=== SUPPLIED RECORDS ===
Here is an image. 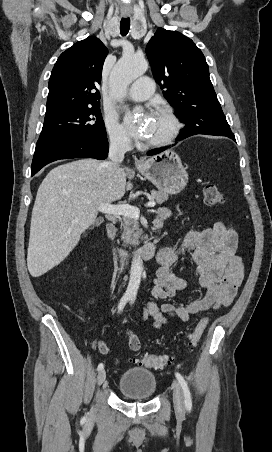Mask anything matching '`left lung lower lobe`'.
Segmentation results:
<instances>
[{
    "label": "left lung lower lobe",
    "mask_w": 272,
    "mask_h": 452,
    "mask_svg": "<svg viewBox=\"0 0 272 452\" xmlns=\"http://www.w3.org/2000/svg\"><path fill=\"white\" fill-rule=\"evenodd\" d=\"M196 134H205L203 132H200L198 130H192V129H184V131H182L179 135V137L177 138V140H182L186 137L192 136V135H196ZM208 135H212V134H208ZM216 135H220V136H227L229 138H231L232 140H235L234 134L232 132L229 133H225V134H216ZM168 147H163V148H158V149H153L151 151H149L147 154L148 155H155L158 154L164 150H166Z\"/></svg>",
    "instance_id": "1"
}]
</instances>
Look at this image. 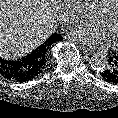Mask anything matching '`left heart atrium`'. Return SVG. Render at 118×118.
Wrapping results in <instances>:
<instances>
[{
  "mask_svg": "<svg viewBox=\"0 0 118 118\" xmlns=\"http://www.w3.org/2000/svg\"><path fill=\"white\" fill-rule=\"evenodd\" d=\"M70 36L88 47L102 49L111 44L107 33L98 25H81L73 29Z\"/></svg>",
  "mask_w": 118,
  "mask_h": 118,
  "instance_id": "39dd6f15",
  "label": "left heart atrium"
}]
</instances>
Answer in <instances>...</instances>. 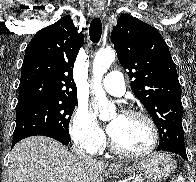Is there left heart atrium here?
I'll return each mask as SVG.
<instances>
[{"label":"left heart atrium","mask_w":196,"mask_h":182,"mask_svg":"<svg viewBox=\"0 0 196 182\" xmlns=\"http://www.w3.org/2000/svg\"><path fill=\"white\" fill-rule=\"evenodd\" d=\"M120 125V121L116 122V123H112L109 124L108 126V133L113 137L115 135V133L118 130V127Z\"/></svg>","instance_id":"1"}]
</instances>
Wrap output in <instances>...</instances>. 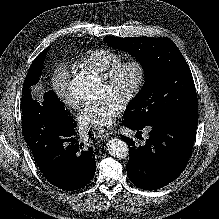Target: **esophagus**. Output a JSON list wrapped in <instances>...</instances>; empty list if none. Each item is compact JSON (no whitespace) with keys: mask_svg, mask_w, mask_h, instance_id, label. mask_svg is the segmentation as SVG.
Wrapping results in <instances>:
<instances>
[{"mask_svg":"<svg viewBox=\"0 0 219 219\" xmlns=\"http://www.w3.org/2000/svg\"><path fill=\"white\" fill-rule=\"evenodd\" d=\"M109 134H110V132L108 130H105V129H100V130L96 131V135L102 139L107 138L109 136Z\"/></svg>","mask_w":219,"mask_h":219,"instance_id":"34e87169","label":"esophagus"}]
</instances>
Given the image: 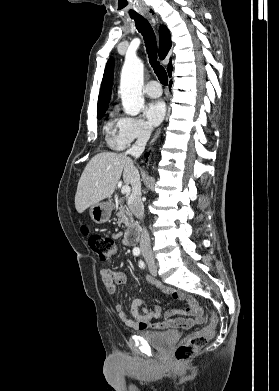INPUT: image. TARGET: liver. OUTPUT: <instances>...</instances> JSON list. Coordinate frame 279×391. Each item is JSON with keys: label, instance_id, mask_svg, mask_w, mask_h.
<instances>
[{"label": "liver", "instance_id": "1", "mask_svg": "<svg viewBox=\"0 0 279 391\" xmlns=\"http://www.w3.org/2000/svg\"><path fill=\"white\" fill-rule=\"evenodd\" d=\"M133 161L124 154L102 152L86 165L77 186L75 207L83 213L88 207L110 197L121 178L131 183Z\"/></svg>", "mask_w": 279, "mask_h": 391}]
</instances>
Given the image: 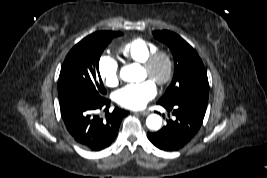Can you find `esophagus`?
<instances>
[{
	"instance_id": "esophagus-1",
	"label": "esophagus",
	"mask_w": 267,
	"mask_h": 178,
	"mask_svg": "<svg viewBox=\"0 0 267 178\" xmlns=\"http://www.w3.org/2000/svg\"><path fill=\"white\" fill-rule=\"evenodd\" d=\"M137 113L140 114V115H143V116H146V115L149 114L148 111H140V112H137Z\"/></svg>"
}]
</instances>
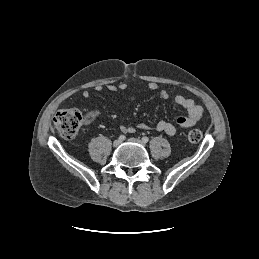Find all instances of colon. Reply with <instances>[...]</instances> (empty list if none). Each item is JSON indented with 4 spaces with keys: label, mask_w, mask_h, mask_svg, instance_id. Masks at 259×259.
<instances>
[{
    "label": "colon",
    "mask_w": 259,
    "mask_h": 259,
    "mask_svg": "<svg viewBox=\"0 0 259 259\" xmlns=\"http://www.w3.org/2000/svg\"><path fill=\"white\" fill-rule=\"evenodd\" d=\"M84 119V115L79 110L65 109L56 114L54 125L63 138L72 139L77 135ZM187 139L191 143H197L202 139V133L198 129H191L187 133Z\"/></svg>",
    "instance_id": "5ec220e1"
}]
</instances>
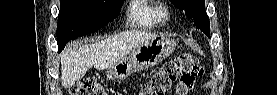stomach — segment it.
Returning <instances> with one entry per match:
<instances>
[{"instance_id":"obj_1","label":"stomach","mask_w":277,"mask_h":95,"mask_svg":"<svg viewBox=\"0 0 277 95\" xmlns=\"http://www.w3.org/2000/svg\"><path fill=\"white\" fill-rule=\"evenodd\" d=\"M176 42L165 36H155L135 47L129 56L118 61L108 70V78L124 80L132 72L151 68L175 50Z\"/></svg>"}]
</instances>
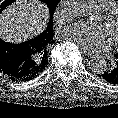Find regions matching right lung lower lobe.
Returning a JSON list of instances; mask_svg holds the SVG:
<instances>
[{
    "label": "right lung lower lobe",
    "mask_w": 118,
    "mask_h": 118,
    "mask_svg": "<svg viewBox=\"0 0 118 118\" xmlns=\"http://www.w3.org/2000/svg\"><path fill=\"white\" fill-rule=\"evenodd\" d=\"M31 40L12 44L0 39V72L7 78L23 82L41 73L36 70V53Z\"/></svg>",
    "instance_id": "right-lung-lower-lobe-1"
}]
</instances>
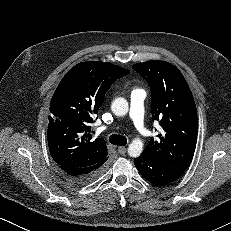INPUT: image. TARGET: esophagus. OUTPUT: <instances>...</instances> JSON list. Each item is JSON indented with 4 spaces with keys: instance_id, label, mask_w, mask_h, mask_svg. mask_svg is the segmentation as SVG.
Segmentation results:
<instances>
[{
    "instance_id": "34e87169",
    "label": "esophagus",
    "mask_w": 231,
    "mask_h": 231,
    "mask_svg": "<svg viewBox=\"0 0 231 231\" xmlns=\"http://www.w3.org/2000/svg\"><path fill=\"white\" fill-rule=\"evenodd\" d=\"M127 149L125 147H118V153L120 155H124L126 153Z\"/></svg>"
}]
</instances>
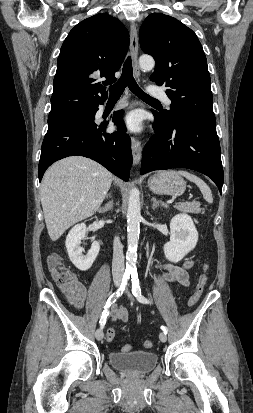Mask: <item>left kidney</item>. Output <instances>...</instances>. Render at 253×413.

=== INSTRUCTIONS TO FOLLOW ===
Go back to the line containing "INPUT: image. TARGET: esophagus." and output it and every line after it through the end of the records, exactly, but not the pictures.

=== ANSWER FOR THE TASK ===
INPUT: image. TARGET: esophagus. OUTPUT: <instances>...</instances> JSON list. Each item is JSON indented with 4 spaces with keys: instance_id, label, mask_w, mask_h, mask_svg. mask_svg is the segmentation as SVG.
Segmentation results:
<instances>
[{
    "instance_id": "34e87169",
    "label": "esophagus",
    "mask_w": 231,
    "mask_h": 231,
    "mask_svg": "<svg viewBox=\"0 0 231 231\" xmlns=\"http://www.w3.org/2000/svg\"><path fill=\"white\" fill-rule=\"evenodd\" d=\"M127 149L125 147H118V153L120 155H124L126 153Z\"/></svg>"
}]
</instances>
Mask: <item>left kidney</item>. Output <instances>...</instances>. Render at 253×413.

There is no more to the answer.